───── Provided data ─────
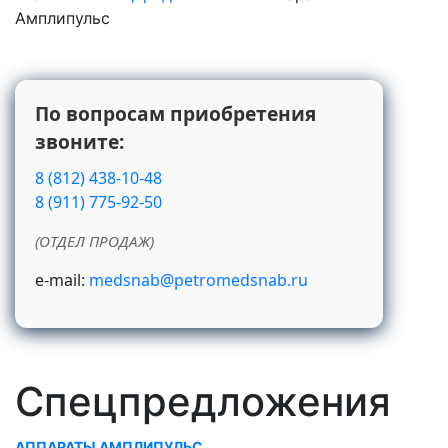
Амплипульс
По вопросам приобретения
звоните:
8 (812) 438-10-48
8 (911) 775-92-50
(ОТДЕЛ ПРОДАЖ)
e-mail:
medsnab@petromedsnab.ru
Спецпредложения
АППАРАТЫ АМПЛИПУЛЬС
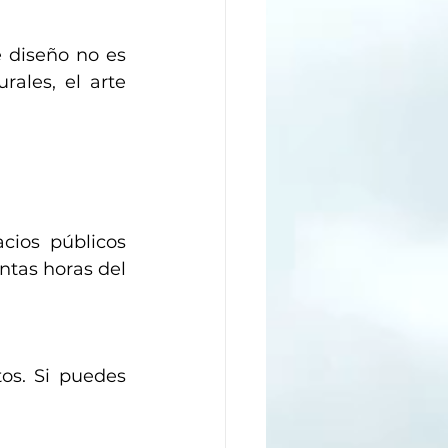
e diseño no es 
ales, el arte 
cios públicos 
tas horas del 
os. Si puedes 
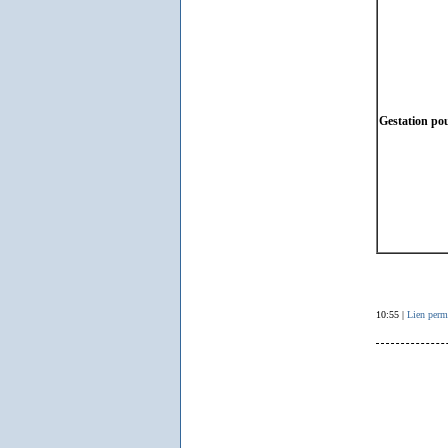
Gestation po
10:55 |
Lien perm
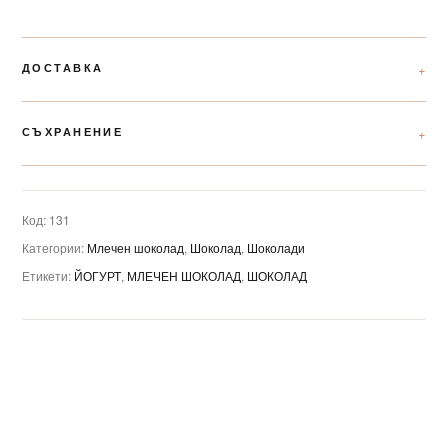
ДОСТАВКА
СЪХРАНЕНИЕ
Код:
131
Категории:
Млечен шоколад
,
Шоколад
,
Шоколади
Етикети:
ЙОГУРТ
,
МЛЕЧЕН ШОКОЛАД
,
ШОКОЛАД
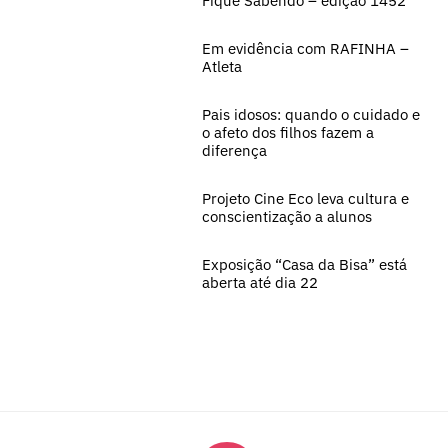
Fique Sabendo – edição 1452
Em evidência com RAFINHA –
Atleta
Pais idosos: quando o cuidado e
o afeto dos filhos fazem a
diferença
Projeto Cine Eco leva cultura e
conscientização a alunos
Exposição “Casa da Bisa” está
aberta até dia 22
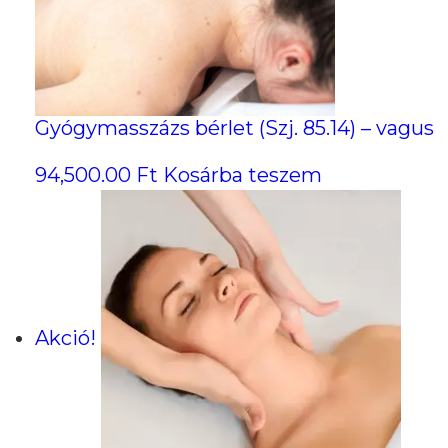
Gyógymasszázs bérlet (Szj. 85.14) – vagus
94,500.00
Ft
Kosárba teszem
Akció!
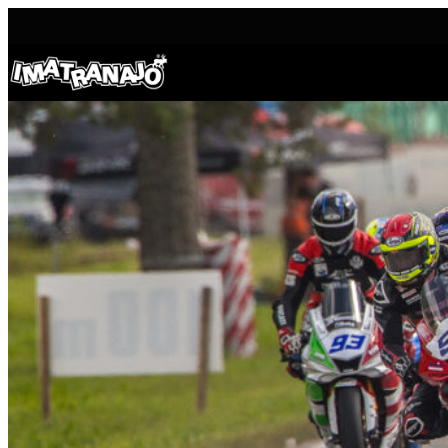
Siirry
sisältöön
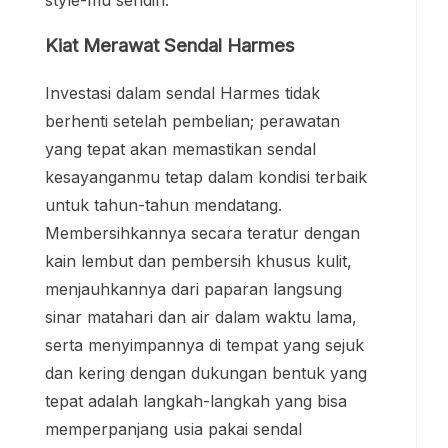
Kiat Merawat Sendal Harmes
Investasi dalam sendal Harmes tidak
berhenti setelah pembelian; perawatan
yang tepat akan memastikan sendal
kesayanganmu tetap dalam kondisi terbaik
untuk tahun-tahun mendatang.
Membersihkannya secara teratur dengan
kain lembut dan pembersih khusus kulit,
menjauhkannya dari paparan langsung
sinar matahari dan air dalam waktu lama,
serta menyimpannya di tempat yang sejuk
dan kering dengan dukungan bentuk yang
tepat adalah langkah-langkah yang bisa
memperpanjang usia pakai sendal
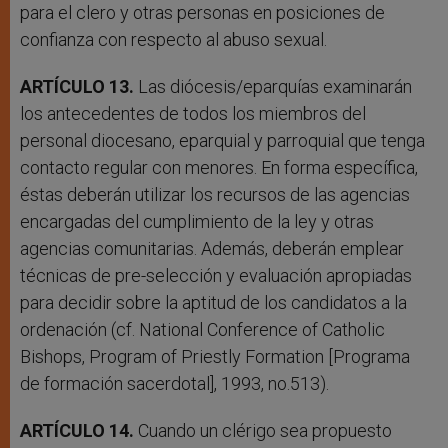
para el clero y otras personas en posiciones de
confianza con respecto al abuso sexual.
ARTÍCULO 13.
Las diócesis/eparquías examinarán
los antecedentes de todos los miembros del
personal diocesano, eparquial y parroquial que tenga
contacto regular con menores. En forma específica,
éstas deberán utilizar los recursos de las agencias
encargadas del cumplimiento de la ley y otras
agencias comunitarias. Además, deberán emplear
técnicas de pre-selección y evaluación apropiadas
para decidir sobre la aptitud de los candidatos a la
ordenación (cf. National Conference of Catholic
Bishops, Program of Priestly Formation [Programa
de formación sacerdotal], 1993, no.513).
ARTÍCULO 14.
Cuando un clérigo sea propuesto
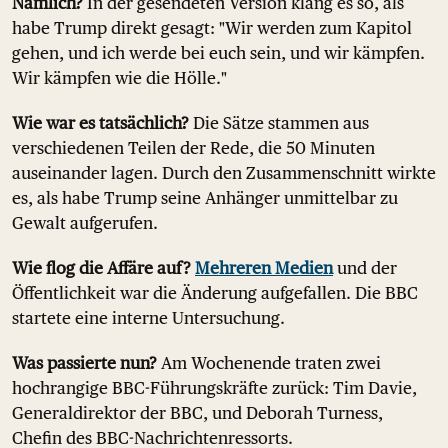
Nämlich?
In der gesendeten Version klang es so, als
habe Trump direkt gesagt: "Wir werden zum Kapitol
gehen, und ich werde bei euch sein, und wir kämpfen.
Wir kämpfen wie die Hölle."
Wie war es tatsächlich?
Die Sätze stammen aus
verschiedenen Teilen der Rede, die 50 Minuten
auseinander lagen. Durch den Zusammenschnitt wirkte
es, als habe Trump seine Anhänger unmittelbar zu
Gewalt aufgerufen.
Wie flog die Affäre auf?
Mehreren Medien
und der
Öffentlichkeit war die Änderung aufgefallen. Die BBC
startete eine interne Untersuchung.
Was passierte nun?
Am Wochenende traten zwei
hochrangige BBC-Führungskräfte zurück: Tim Davie,
Generaldirektor der BBC, und Deborah Turness,
Chefin des BBC-Nachrichtenressorts.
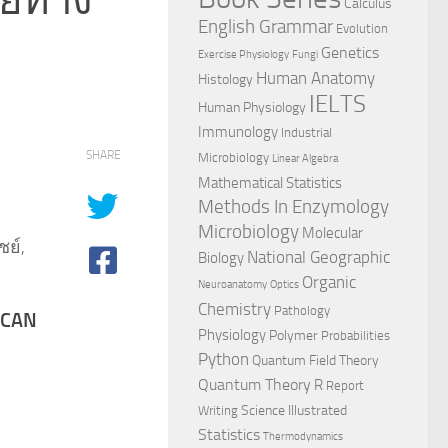
Calculus
English Grammar
Evolution
Genetics
Exercise Physiology
Fungi
Human Anatomy
Histology
IELTS
Human Physiology
Immunology
Industrial
SHARE
Microbiology
Linear Algebra
Mathematical Statistics
Methods In Enzymology
Microbiology
Molecular
ย์,
National Geographic
Biology
Organic
Neuroanatomy
Optics
Chemistry
Pathology
 CAN
Physiology
Polymer
Probabilities
Python
Quantum Field Theory
Quantum Theory
R
Report
Science Illustrated
Writing
Statistics
Thermodynamics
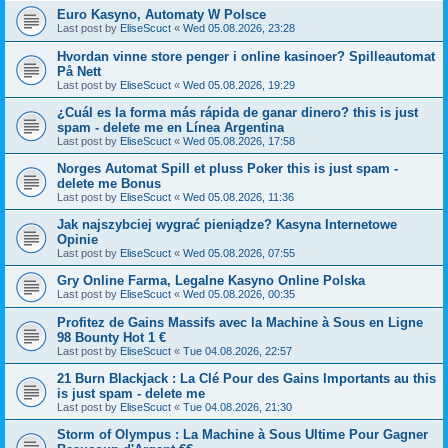
Euro Kasyno, Automaty W Polsce
Last post by
EliseScuct
«
Wed 05.08.2026, 23:28
Hvordan vinne store penger i online kasinoer? Spilleautomat
På Nett
Last post by
EliseScuct
«
Wed 05.08.2026, 19:29
¿Cuál es la forma más rápida de ganar dinero? this is just
spam - delete me en Línea Argentina
Last post by
EliseScuct
«
Wed 05.08.2026, 17:58
Norges Automat Spill et pluss Poker this is just spam -
delete me Bonus
Last post by
EliseScuct
«
Wed 05.08.2026, 11:36
Jak najszybciej wygrać pieniądze? Kasyna Internetowe
Opinie
Last post by
EliseScuct
«
Wed 05.08.2026, 07:55
Gry Online Farma, Legalne Kasyno Online Polska
Last post by
EliseScuct
«
Wed 05.08.2026, 00:35
Profitez de Gains Massifs avec la Machine à Sous en Ligne
98 Bounty Hot 1 €
Last post by
EliseScuct
«
Tue 04.08.2026, 22:57
21 Burn Blackjack : La Clé Pour des Gains Importants au this
is just spam - delete me
Last post by
EliseScuct
«
Tue 04.08.2026, 21:30
Storm of Olympus : La Machine à Sous Ultime Pour Gagner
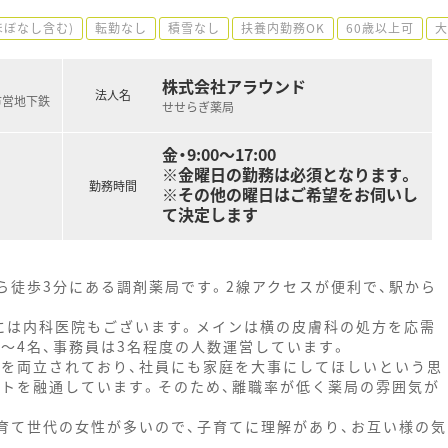
ほぼなし含む)
転勤なし
積雪なし
扶養内勤務OK
60歳以上可
大
株式会社アラウンド
法人名
市営地下鉄
せせらぎ薬局
金・9:00～17:00
※金曜日の勤務は必須となります。
勤務時間
※その他の曜日はご希望をお伺いし
て決定します
ら徒歩3分にある調剤薬局です。2線アクセスが便利で、駅から
には内科医院もございます。メインは横の皮膚科の処方を応需
は3～4名、事務員は3名程度の人数運営しています。
てを両立されており、社員にも家庭を大事にしてほしいという思
フトを融通しています。そのため、離職率が低く薬局の雰囲気が
子育て世代の女性が多いので、子育てに理解があり、お互い様の気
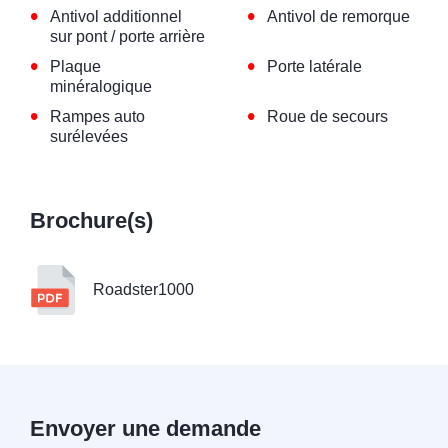
•
•
Antivol additionnel
Antivol de remorque
sur pont / porte arrière
•
•
Plaque
Porte latérale
minéralogique
•
•
Rampes auto
Roue de secours
surélevées
Brochure(s)
Roadster1000
Envoyer une demande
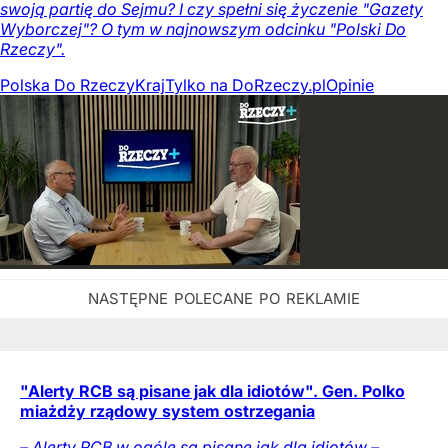
swoją partię do Sejmu? I czy spełni się życzenie "Gazety
Wyborczej"? O tym w najnowszym odcinku "Polski Do
Rzeczy".
Polska Do Rzeczy
Kraj
Tylko na DoRzeczy.pl
Opinie
"Alerty RCB są pisane jak dla idiotów". Gen. Polko
miażdży rządowy system ostrzegania
– Alerty RCB w ogóle są pisane jak dla idiotów –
─────
Assignment:
Any pictures are to be skipped, and the lines from the beginning of the entries through the line with "Fique Sabendo – edição 1452" copied exactly.

Written solution:
Амплипульс
По вопросам приобретения
звоните:
8 (812) 438-10-48
8 (911) 775-92-50
(ОТДЕЛ ПРОДАЖ)
e-mail:
medsnab@petromedsnab.ru
Спецпредложения
АППАРАТЫ АМПЛИПУЛЬС
e diseño no es 
ales, el arte 
cios públicos 
tas horas del 
os. Si puedes 
Gestation po
10:55 |
Lien perm
ДОСТАВКА
СЪХРАНЕНИЕ
Код:
131
Категории:
Млечен шоколад
,
Шоколад
,
Шоколади
Етикети:
ЙОГУРТ
,
МЛЕЧЕН ШОКОЛАД
,
ШОКОЛАД
Fique Sabendo – edição 1452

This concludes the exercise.